La France produit de moins en moins de truffes du Périgord. D'où les espoirs mis dans le clonage. Encore faut-il percer les mystères de la croissance de Tuber melanosporum.
La truffe noire, emblème de l'excellence gastronomique française, commencera-t-elle bientôt sa vie dans un tube à essai plutôt que sous les racines de vieux chênes ? Des chercheurs français projettent en effet de cloner des truffes du Périgord, ce champignon très parfumé que les connaisseurs appellent le "diamant noir" - un produit si rare que les plus beaux spécimens peuvent atteindre jusqu'à 1 000 euros le kilo.
Pour marquer le début de la saison, le département de la Corrèze, Delpeyrat, une entreprise se consacrant depuis le XIXe siècle à la conserve de foie gras et de produits du Sud-Ouest, et STEF-TFE, une société de transports frigorifiques, ont lancé au début du mois de décembre un projet sur trois ans qui va révolutionner l'industrie de la truffe. Il s'agit de percer les secrets de la croissance de la truffe noire - le sol, le climat ou les arbres -, dans l'espoir, si tout va bien, d'obtenir un produit plus cohérent et de relancer ainsi une industrie menacée.
On va donc mettre en culture dans des rangées de tubes à essai stériles des truffes clonées accolées à des pousses d'arbres jusqu'à ce que les deux éléments nouent la relation symbiotique qui semble indispensable au développement de la truffe - un processus dont on sait d'expérience qu'il peut prendre jusqu'à un an. Une fois la symbiose établie, l'ensemble sera replanté pour croître et prospérer naturellement.
Cette initiative a le soutien de Jacques Pebeyre, un écrivain et truffier octogénaire, mieux connu en France sous son surnom de "roi de la truffe" [et auteur d'un Grand Livre de la truffe, éd.

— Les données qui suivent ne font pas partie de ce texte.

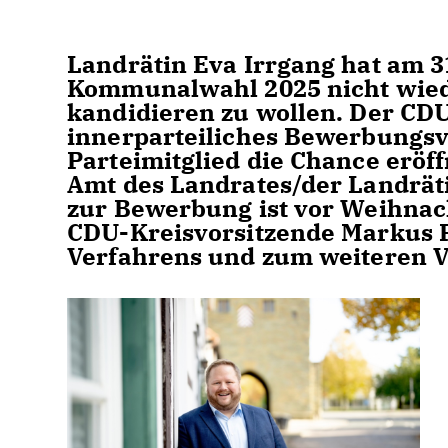
Landrätin Eva Irrgang hat am 31
Kommunalwahl 2025 nicht wiede
kandidieren zu wollen. Der CDU
innerparteiliches Bewerbungsve
Parteimitglied die Chance eröff
Amt des Landrates/der Landräti
zur Bewerbung ist vor Weihnach
CDU-Kreisvorsitzende Markus P
Verfahrens und zum weiteren 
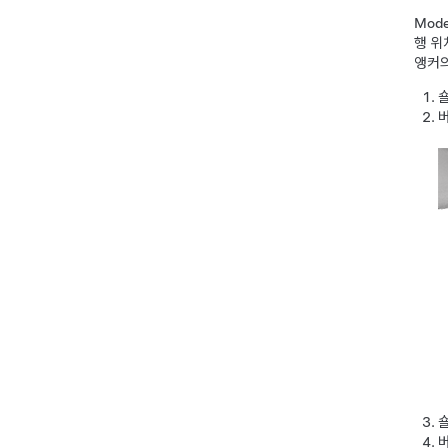
Mode
행 위
앵커의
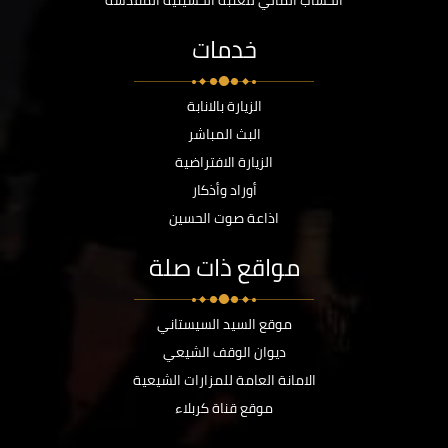
خدمات
الزيارة بالانابة
البث المباشر
الزيارة الافتراضية
أوراد وأذكار
اذاعة صوت الحسين
مواقع ذات صلة
موقع السيد السيستاني
ديوان الوقف الشيعي
الامانة العامة للمزارات الشيعية
موقع قناة كربلاء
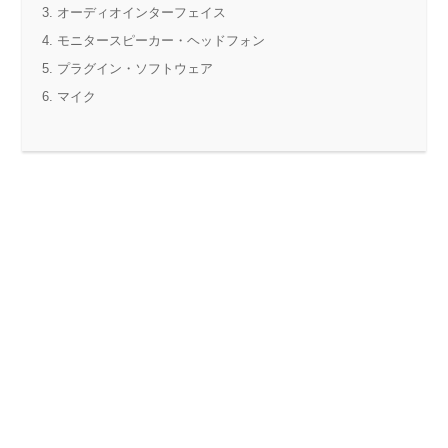
オーディオインターフェイス
モニタースピーカー・ヘッドフォン
プラグイン・ソフトウェア
マイク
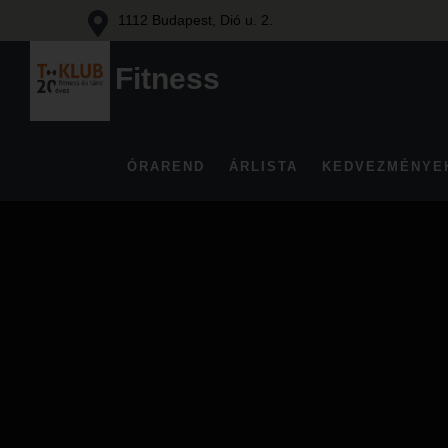
1112 Budapest, Dió u. 2.
Fitness
Fitness
és
tánc
ÓRAREND
ÁRLISTA
KEDVEZMÉNYE
Budán
Skip
to
content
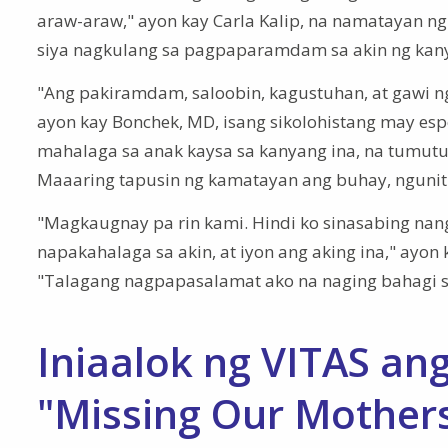
araw-araw," ayon kay Carla Kalip, na namatayan ng i
siya nagkulang sa pagpaparamdam sa akin ng ka
"Ang pakiramdam, saloobin, kagustuhan, at gawi n
ayon kay Bonchek, MD, isang sikolohistang may es
mahalaga sa anak kaysa sa kanyang ina, na tumutu
Maaaring tapusin ng kamatayan ang buhay, ngunit h
"Magkaugnay pa rin kami. Hindi ko sinasabing nang
napakahalaga sa akin, at iyon ang aking ina," ayon
"Talagang nagpapasalamat ako na naging bahagi s
Iniaalok ng VITAS a
"Missing Our Mother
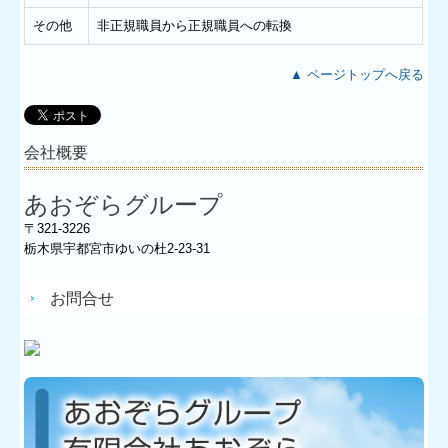
その他
非正規職員から正規職員への転換
▲ ページトップへ戻る
会社概要
あおぞらグループ
〒321-3226
栃木県宇都宮市ゆいの杜2-23-31
お問合せ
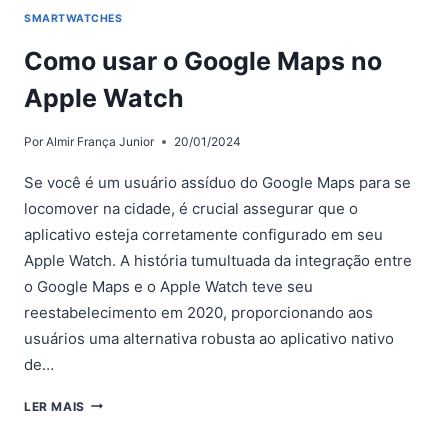
SMARTWATCHES
Como usar o Google Maps no
Apple Watch
Por
Almir França Junior
20/01/2024
Se você é um usuário assíduo do Google Maps para se
locomover na cidade, é crucial assegurar que o
aplicativo esteja corretamente configurado em seu
Apple Watch. A história tumultuada da integração entre
o Google Maps e o Apple Watch teve seu
reestabelecimento em 2020, proporcionando aos
usuários uma alternativa robusta ao aplicativo nativo
de…
COMO
LER MAIS
USAR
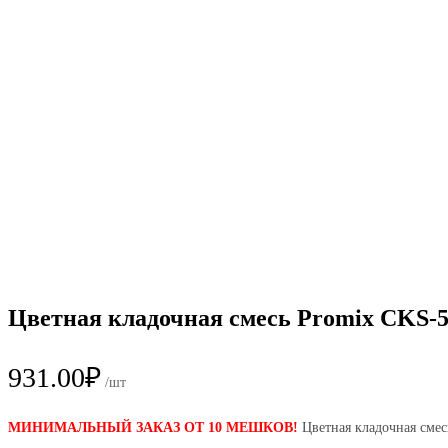
Цветная кладочная смесь Promix CKS-5
931.00
₽
/шт
МИНИМАЛЬНЫЙ ЗАКАЗ ОТ 10 МЕШКОВ!
Цветная кладочная сме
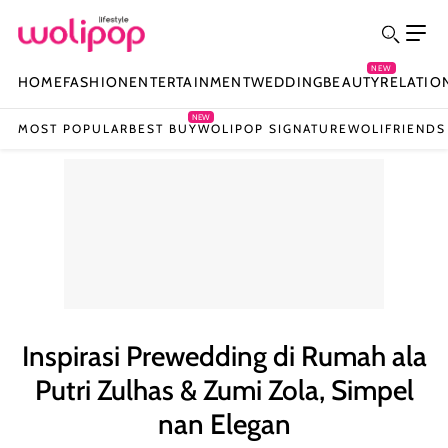
NEW
HOME
FASHION
ENTERTAINMENT
WEDDING
BEAUTY
RELATIO
NEW
MOST POPULAR
BEST BUY
WOLIPOP SIGNATURE
WOLIFRIENDS
Inspirasi Prewedding di Rumah ala
Putri Zulhas & Zumi Zola, Simpel
nan Elegan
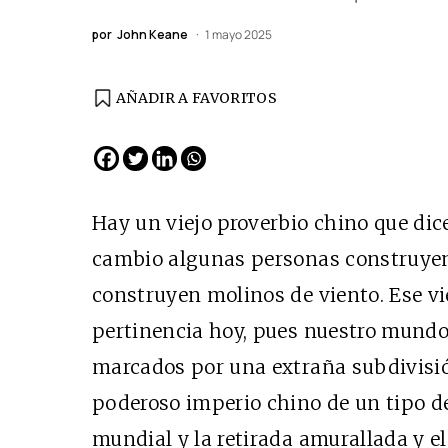
por
John Keane
1 mayo 2025
AÑADIR A FAVORITOS
EDICIÓN ESPAÑA
N° 299 / Agosto 2026
Hay un viejo proverbio chino que dic
cambio algunas personas construyen
construyen molinos de viento. Ese vi
pertinencia hoy, pues nuestro mund
marcados por una extraña subdivisió
poderoso imperio chino de un tipo de
Cine desde los márgene
mundial y la retirada amurallada y el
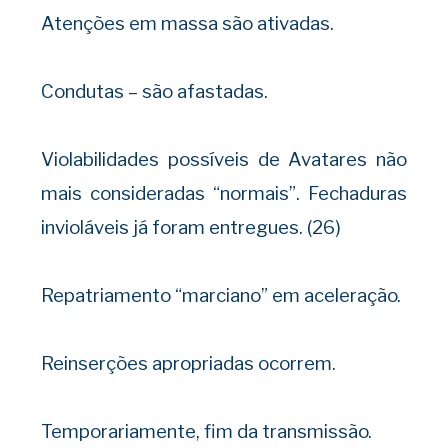
Atenções em massa são ativadas.
Condutas – são afastadas.
Violabilidades possíveis de Avatares não
mais consideradas “normais”. Fechaduras
invioláveis já foram entregues. (26)
Repatriamento “marciano” em aceleração.
Reinserções apropriadas ocorrem.
Temporariamente, fim da transmissão.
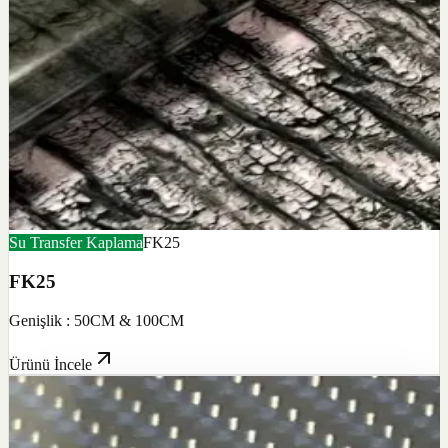
Su Transfer Kaplama
FK25
FK25
Genişlik : 50CM & 100CM
Ürünü İncele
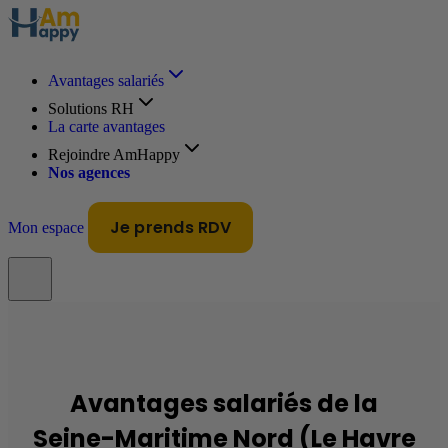
Avantages salariés
Solutions RH
La carte avantages
Rejoindre AmHappy
Nos agences
Je prends RDV
Mon espace
Avantages salariés de la
Seine-Maritime Nord (Le Havre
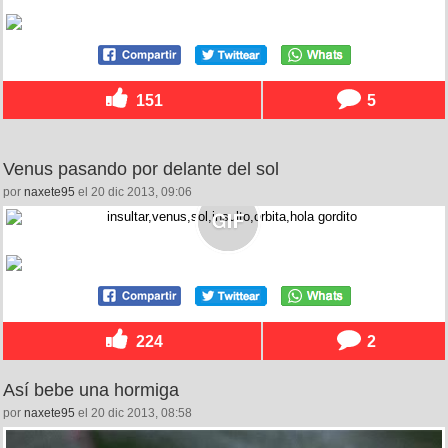
151
5
Venus pasando por delante del sol
por
naxete95
el 20 dic 2013, 09:06
224
2
Así bebe una hormiga
por
naxete95
el 20 dic 2013, 08:58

Laffont, 1987]. Les gens prêts à se lancer dans la production du champignon se faisant de plus en plus rares, l'industrie est selon lui en péril. "Je ne suis pas contre le fait d'aider la nature, confie-t-il, mais il faudra voir si ces truffes (clonées) sont bonnes. En fin de compte, tout dépendra du résultat."
Si la France produisait 1 000 tonnes de truffes noires par an au début du XXe siècle, ce chiffre s'est effondré à 40 ou 50 tonnes aujourd'hui. La quasi-totalité de la production est consommée dans le pays, qui importe en outre des truffes beaucoup moins chères, de Chine. La raréfaction de la truffe relève du déclin de l'agriculture en France et du mystère des truffes, dont la plupart poussent en effet sous des arbres qui ont au moins 20 ans.
Hervé Covès, responsable de la filière fruits et légumes à la chambre d'agriculture de la Corrèze, reconnaît que l'idée de cloner des truffes peut faire peur, en particulier aux consommateurs. Le pays est en effet réputé pour son opposition viscérale à la "malbouffe". Le clonage est cependant une méthode qui est utilisée en agriculture depuis des temps très anciens et n'a, selon lui, rien à voir avec les manipulations génétiques. Sans de nouvelles méthodes de production, conclut-il, l'industrie française de la truffe sera morte d'ici la fin du siècle.